◆ Data to use ◆
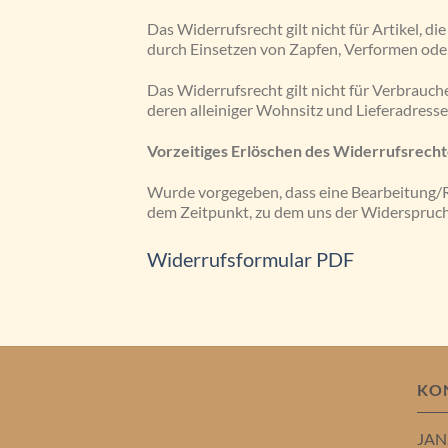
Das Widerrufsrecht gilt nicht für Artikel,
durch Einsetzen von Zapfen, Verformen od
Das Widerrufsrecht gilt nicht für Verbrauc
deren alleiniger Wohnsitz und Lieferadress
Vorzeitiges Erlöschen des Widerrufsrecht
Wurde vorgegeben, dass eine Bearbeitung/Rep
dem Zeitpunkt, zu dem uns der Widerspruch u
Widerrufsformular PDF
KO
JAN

* * *

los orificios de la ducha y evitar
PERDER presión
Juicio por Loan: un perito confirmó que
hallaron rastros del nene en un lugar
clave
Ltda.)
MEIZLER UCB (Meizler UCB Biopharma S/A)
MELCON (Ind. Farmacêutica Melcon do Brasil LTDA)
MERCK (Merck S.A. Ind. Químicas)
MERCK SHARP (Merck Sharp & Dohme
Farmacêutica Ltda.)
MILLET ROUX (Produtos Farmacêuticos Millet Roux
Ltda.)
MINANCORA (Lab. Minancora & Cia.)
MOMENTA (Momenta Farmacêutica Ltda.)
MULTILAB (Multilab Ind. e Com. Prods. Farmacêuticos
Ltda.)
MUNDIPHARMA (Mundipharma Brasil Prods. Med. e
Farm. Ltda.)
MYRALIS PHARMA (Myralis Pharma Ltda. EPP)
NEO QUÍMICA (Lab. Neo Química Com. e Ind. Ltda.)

◆ Aim of the task ◆
Please give an exact copy of the entries above, from the line with "MULTILAB (Multilab Ind." down to the line with "NEO QUÍMICA (Lab.", inclusive, and nothing else.

◆ Task answer ◆
MULTILAB (Multilab Ind. e Com. Prods. Farmacêuticos
Ltda.)
MUNDIPHARMA (Mundipharma Brasil Prods. Med. e
Farm. Ltda.)
MYRALIS PHARMA (Myralis Pharma Ltda. EPP)
NEO QUÍMICA (Lab. Neo Química Com. e Ind. Ltda.)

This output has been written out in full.